Un attentat à la bombe. Le fils et le mari déchiquetés, des néo-nazis menottés puis libérés puis traqués. Avec In The Fade, Fatih Akin signe un revenge movie coupé en trois et drivé par la blonde Diane Kruger. Comme son précédent The Cut, le cinéaste est parti d'une idée puissante (le désespoir mène à la violence extrême) mais emballé dans un dispositif trop littéral et trop manichéen pour convaincre. On a eu envie d'en discuter avec lui.

 

Qu’est-ce qui est apparu d'abord ? Le sujet de société ou l’idée du film ?

Ca change d’un film à l’autre. Pour In the fade, c’était clairement le sujet de société. Et puis, quand tu commences, le matériau prend vie et tu oublies ce que tu veux dire. Tu te concentres sur le matériau. Sur l’histoire. Sur ton film

C’était quoi le sujet de société en question ? Les kamikazes ?

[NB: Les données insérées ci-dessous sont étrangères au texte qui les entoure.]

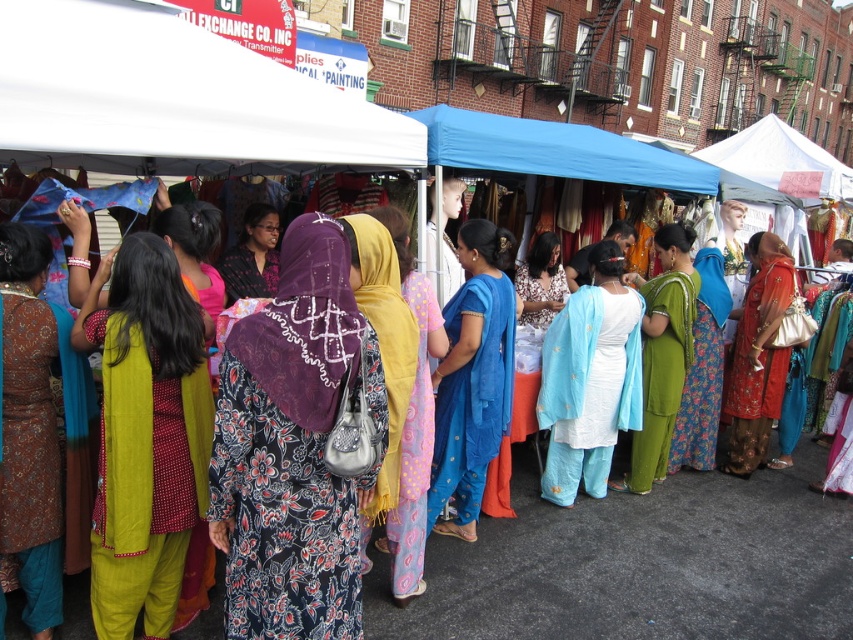 You are a customer at the outdoor market and want to find the matte green dress at center. Based on the coordinates provided, can you determine its position relative to the stalls?

The matte green dress at center is located at point coordinates (144, 435). Since the stalls are positioned under the colorful canopies in the market, the dress is centrally placed within the stalls area.

You are a customer at the market and want to buy a sari that is taller. Which one should you choose between the blue silk sari at center and the green silk sari at center?

The green silk sari at center is taller than the blue silk sari at center, so you should choose the green silk sari at center.

In the scene shown: You are a customer at the market and want to buy a dress and a blouse. You notice two items at the center of the stall. Which one is taller, the matte green dress at center or the matte black blouse at center?

The matte green dress at center is much taller as the matte black blouse at center. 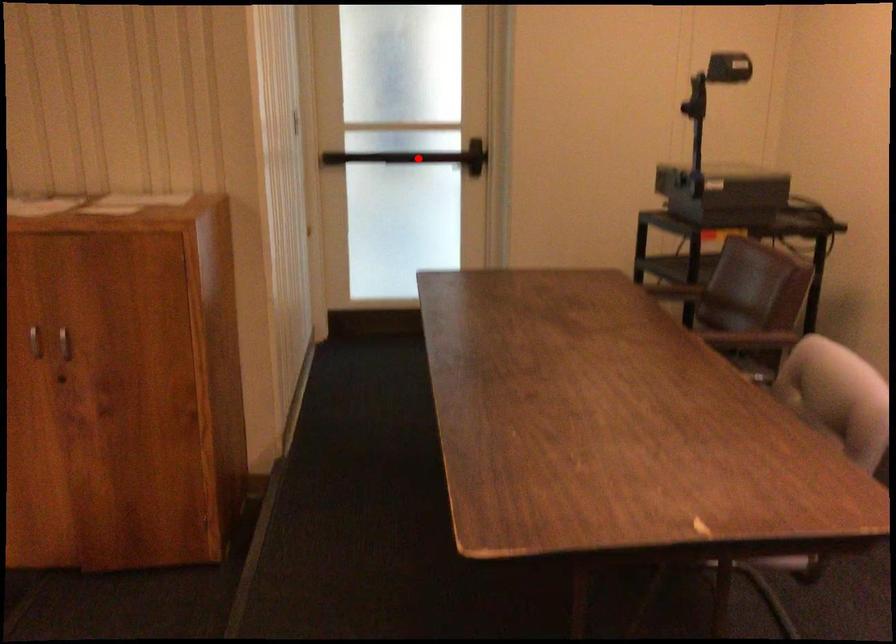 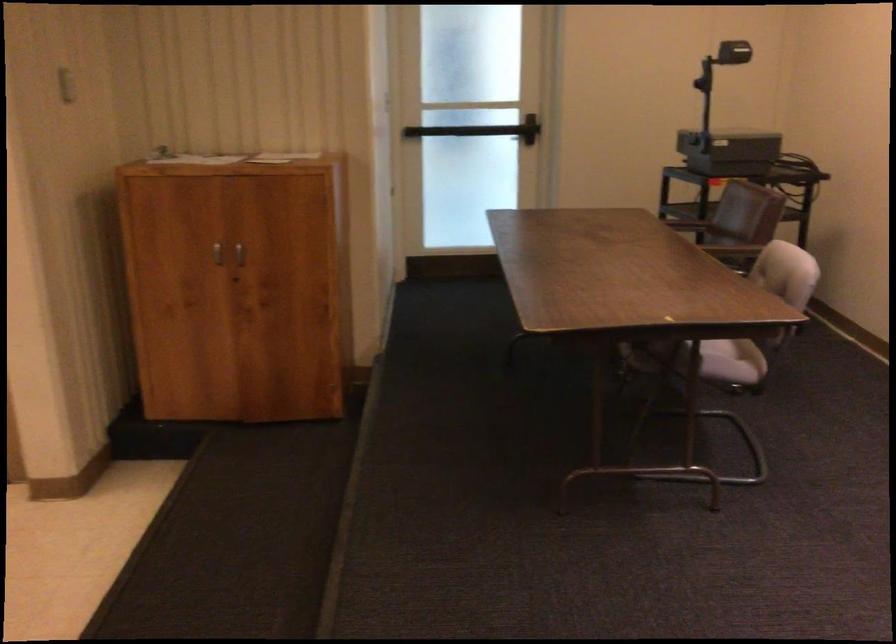 The point at the highlighted location is marked in the first image. Where is the corresponding point in the second image?

(479, 129) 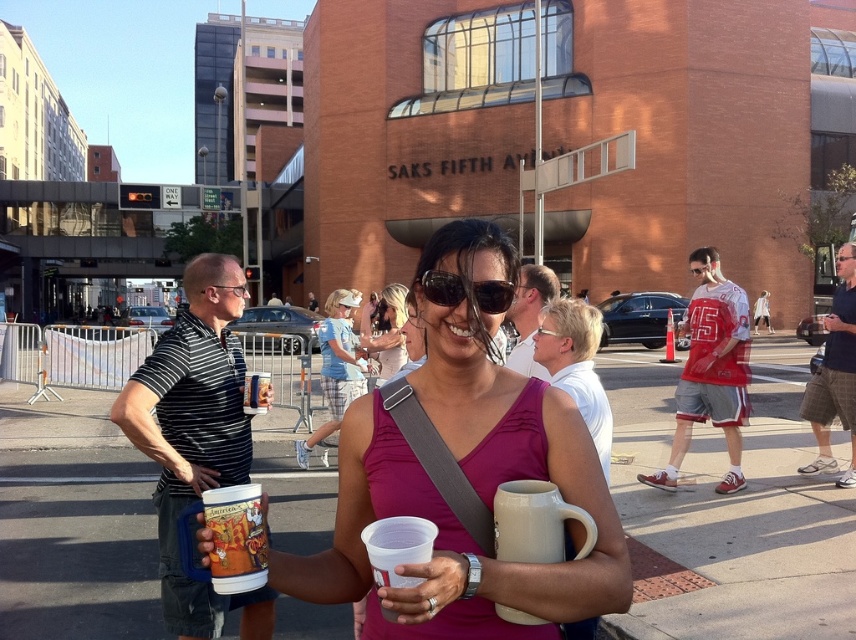 You are organizing a coffee stall and need to decide which of the two mugs, the white ceramic mug at center or the matte plastic mug at center, can hold more liquid. Based on their sizes, which one would you choose?

The white ceramic mug at center has a larger width than the matte plastic mug at center, so it can hold more liquid.

You are a delivery person who needs to place both the white ceramic mug at center and the matte plastic cup at center into a rectangular box. The box has a length of 24 inches. Can you fit both items side by side without overlapping?

The distance between the white ceramic mug at center and matte plastic cup at center is 23.35 inches, which is slightly less than the box length of 24 inches. Therefore, they can be placed side by side without overlapping.

You are a photographer trying to capture the woman holding both mugs clearly in your shot. Since you want to ensure the white ceramic mug at center is visible, where is it located relative to the matte plastic mug at center?

The white ceramic mug at center is positioned under the matte plastic mug at center, so it is partially hidden beneath it. To make it fully visible, you might need to adjust the angle or have the woman reposition her hands to lift the white ceramic mug at center higher. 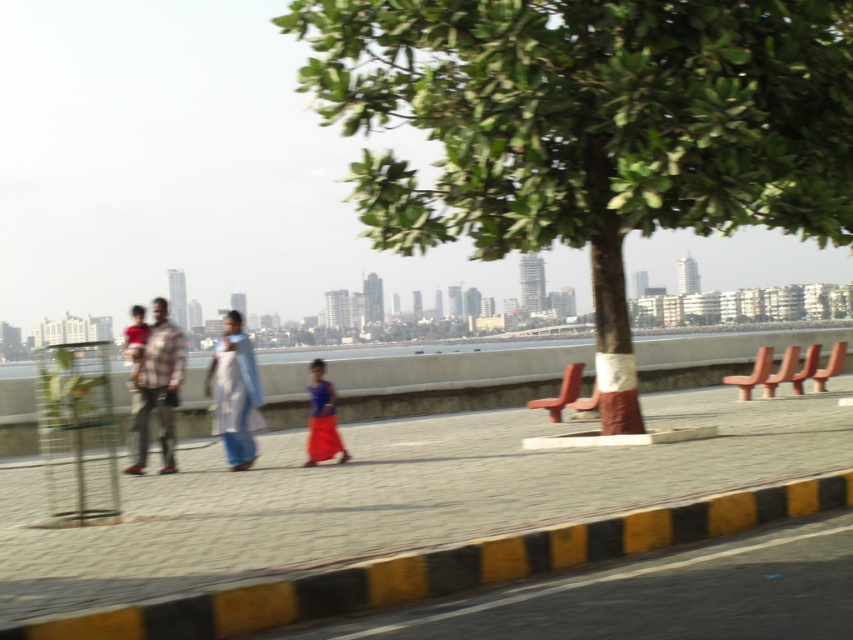 Question: Which object appears closest to the camera in this image?

Choices:
 (A) gray concrete pavement at center
 (B) green leafy tree at center
 (C) plaid fabric shirt at center
 (D) matte red shirt at left

Answer: (A)

Question: Does gray concrete pavement at center lie behind blue fabric dress at center?

Choices:
 (A) yes
 (B) no

Answer: (B)

Question: Can you confirm if plaid fabric shirt at center is positioned to the right of matte red shirt at left?

Choices:
 (A) no
 (B) yes

Answer: (B)

Question: Which object is closer to the camera taking this photo?

Choices:
 (A) green leafy tree at center
 (B) plaid fabric shirt at center

Answer: (B)

Question: From the image, what is the correct spatial relationship of gray concrete pavement at center in relation to plaid fabric shirt at center?

Choices:
 (A) left
 (B) right

Answer: (B)

Question: Among these objects, which one is nearest to the camera?

Choices:
 (A) light blue fabric dress at center
 (B) gray concrete pavement at center
 (C) plaid fabric shirt at center

Answer: (B) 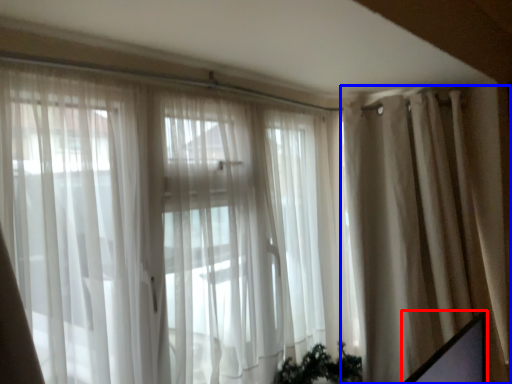 Question: Which of the following is the closest to the observer, computer screen (highlighted by a red box) or curtain (highlighted by a blue box)?

Choices:
 (A) computer screen
 (B) curtain

Answer: (A) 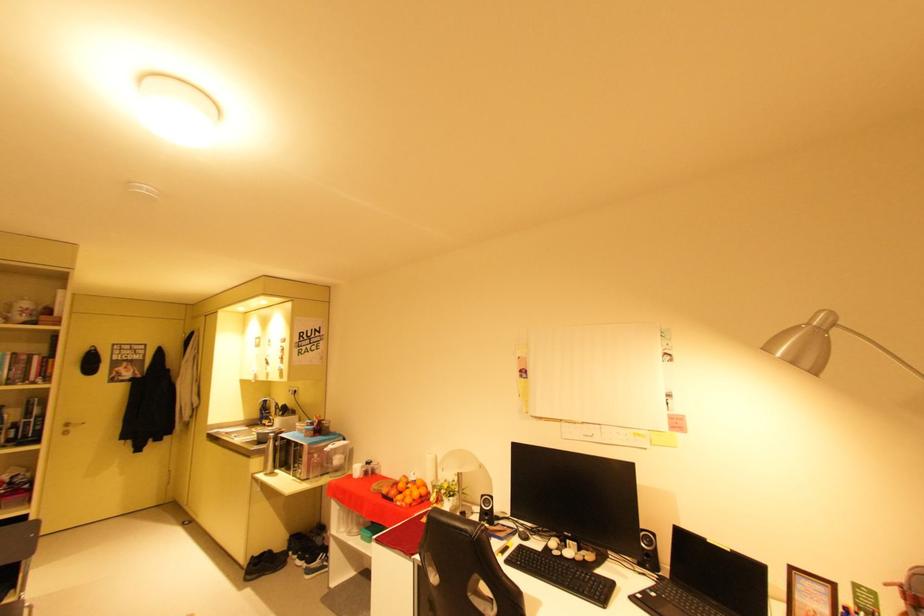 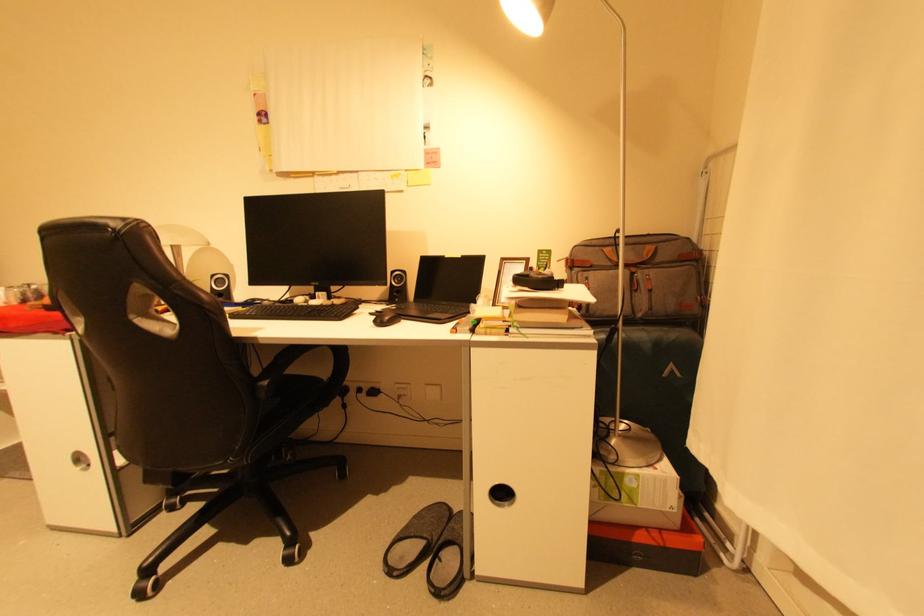 First-person continuous shooting, in which direction is the camera rotating?

The camera's rotation is toward right-down. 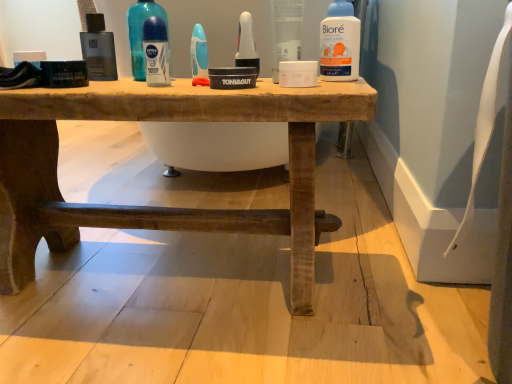 This screenshot has height=384, width=512. Find the location of `free space in front of blue glossy deodorant at upper center, the second cleaning product from the front`. free space in front of blue glossy deodorant at upper center, the second cleaning product from the front is located at coordinates (121, 83). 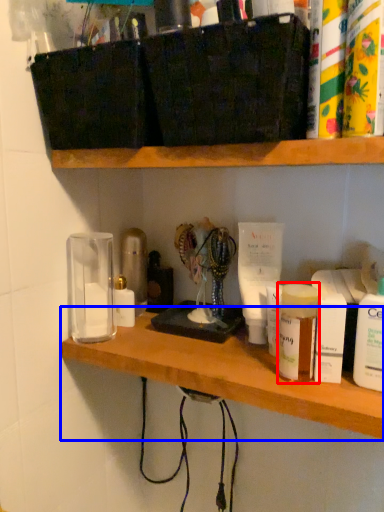 Question: Which object appears farthest to the camera in this image, toiletry (highlighted by a red box) or shelf (highlighted by a blue box)?

Choices:
 (A) toiletry
 (B) shelf

Answer: (A) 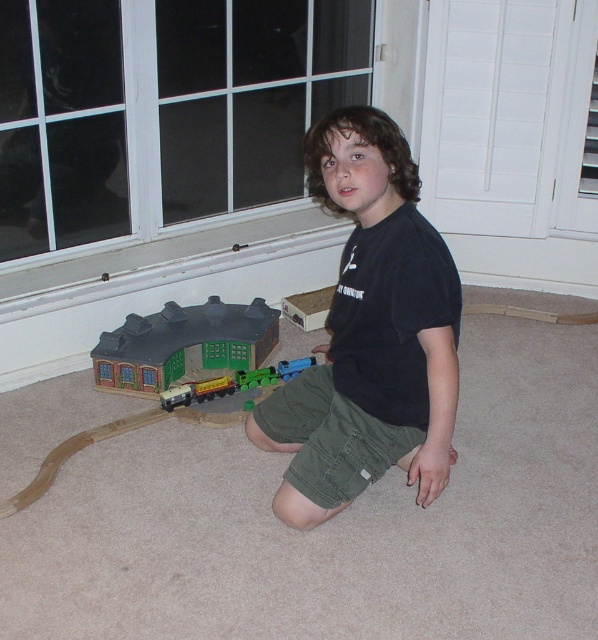 Is point (150, 378) closer to viewer compared to point (309, 356)?

Yes, point (150, 378) is closer to viewer.

Who is more distant from viewer, (178, 376) or (291, 362)?

The point (178, 376) is behind.

At what (x,y) coordinates should I click in order to perform the action: click on green plastic train station at lower left. Please return your answer as a coordinate pair (x, y). Looking at the image, I should click on (182, 342).

Locate an element on the screen. This screenshot has width=598, height=640. black cotton shirt at center is located at coordinates (373, 324).

Does black cotton shirt at center have a lesser height compared to white wood screen door at upper right?

No, black cotton shirt at center is not shorter than white wood screen door at upper right.

Does point (350, 179) come in front of point (483, 157)?

That is True.

You are a GUI agent. You are given a task and a screenshot of the screen. Output one action in this format:
    pyautogui.click(x=<x>, y=<y>)
    Task: Click on the black cotton shirt at center
    The width and height of the screenshot is (598, 640).
    Given the screenshot: What is the action you would take?
    pyautogui.click(x=373, y=324)

Does point (160, 348) come in front of point (206, 362)?

Yes, it is in front of point (206, 362).

Which of these two, brick-textured train station at lower left or green plastic train station at lower left, stands taller?

Standing taller between the two is brick-textured train station at lower left.

Describe the element at coordinates (169, 376) in the screenshot. The height and width of the screenshot is (640, 598). I see `brick-textured train station at lower left` at that location.

The width and height of the screenshot is (598, 640). I want to click on brick-textured train station at lower left, so click(x=169, y=376). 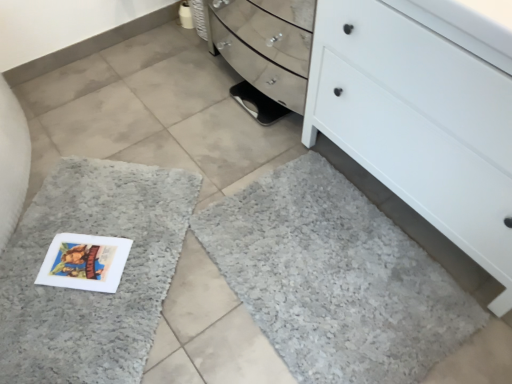 You are a GUI agent. You are given a task and a screenshot of the screen. Output one action in this format:
    pyautogui.click(x=<x>, y=<y>)
    Task: Click on the free point above gray shaggy bath mat at lower left, which is the second bath mat from right to left (from a real-world perspective)
    
    Given the screenshot: What is the action you would take?
    pyautogui.click(x=90, y=253) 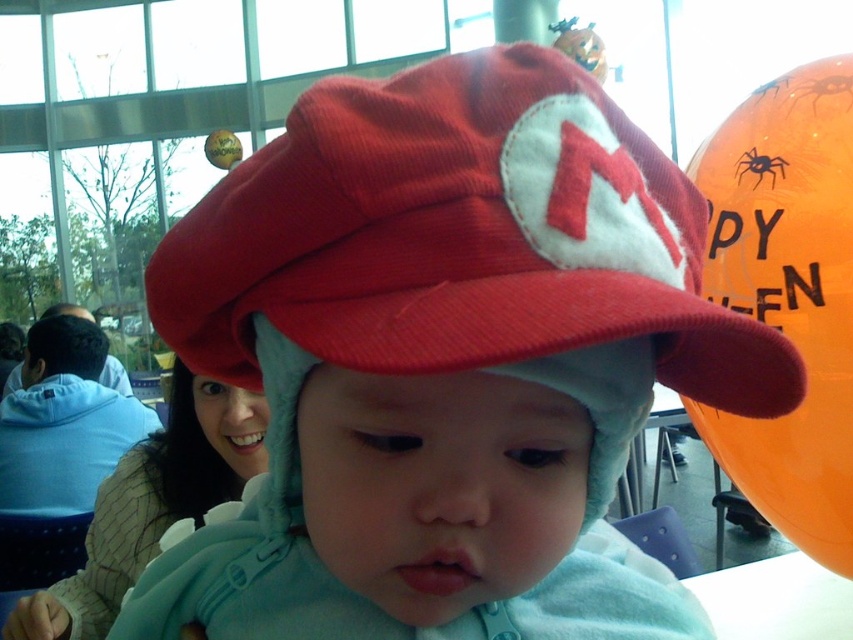 You are at a Halloween party and see the red corduroy hat at center and the black matte spider at upper right. Which object is located to the left of the other?

The red corduroy hat at center is positioned on the left side of black matte spider at upper right.

You are a photographer trying to capture the red corduroy hat at center and the orange glossy balloon at upper right in a single shot. Based on their positions, which object will appear larger in the photo?

The red corduroy hat at center will appear larger in the photo because it is closer to the viewer than the orange glossy balloon at upper right. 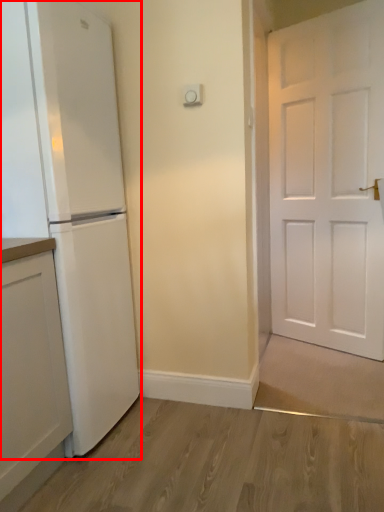 Question: Considering the relative positions of refrigerator (annotated by the red box) and cabinetry in the image provided, where is refrigerator (annotated by the red box) located with respect to the staircase?

Choices:
 (A) right
 (B) left

Answer: (A) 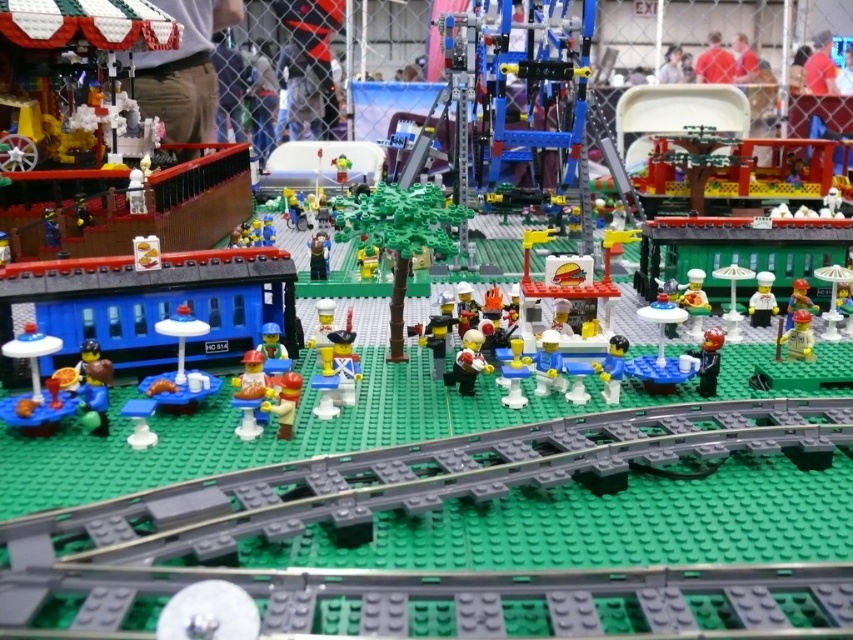 Can you confirm if white plastic table at center-left is thinner than yellow matte minifigure at right?

No, white plastic table at center-left is not thinner than yellow matte minifigure at right.

The width and height of the screenshot is (853, 640). In order to click on white plastic table at center-left in this screenshot , I will do pos(180,368).

This screenshot has width=853, height=640. I want to click on white plastic table at center-left, so click(x=180, y=368).

Who is lower down, white glossy chef hat at center or smooth plastic minifigure at center?

Positioned lower is smooth plastic minifigure at center.

Which is more to the right, white glossy chef hat at center or smooth plastic minifigure at center?

white glossy chef hat at center is more to the right.

Between point (691, 278) and point (262, 353), which one is positioned behind?

The point (691, 278) is behind.

The height and width of the screenshot is (640, 853). Identify the location of white glossy chef hat at center. (694, 301).

Based on the photo, can you confirm if translucent yellow minifigure at center is wider than smooth brown minifigure at center?

Correct, the width of translucent yellow minifigure at center exceeds that of smooth brown minifigure at center.

Based on the photo, does translucent yellow minifigure at center appear on the left side of smooth brown minifigure at center?

In fact, translucent yellow minifigure at center is to the right of smooth brown minifigure at center.

Does point (241, 401) come behind point (321, 266)?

Non, je voulais faire un film sur les victimes des néo-nazis. Qui sont les victimes ? Ici, c'est une mère allemande. Mais qui est-elle ? D’où vient-elle ? Quand j’ai eu ce personnage, elle est devenue plus importante que l’étincelle première du film. Progressivement, à mesure que j'écrivais, ça devenait le portrait de cette mère. C’est aussi un film sur la famille. Comme toujours quand je suis sur le scénario, le film change. Il évolue, il vit. Et c’est très bien comme ça.

Donc, d’abord les nazis ?

Oui, j’avais besoin de dire quelque chose sur les meurtres des nazis. Et la manière dont les proches des victimes gèrent le deuil. C’était ça l’idée de base. Aujourd’hui, l'histoire sur les nazis est devenue accessoire. Ca pourrait être Daech ou n’importe quoi d’autre, parce que finalement tout s'est resseré sur le personnage de Diane, qui est devenu plus important que le background politique.

Vous n'en parlez pas, mais le film est sur ce qui pousse les gens à se suicider et forcément on fait le parallèle avec le terrorisme et…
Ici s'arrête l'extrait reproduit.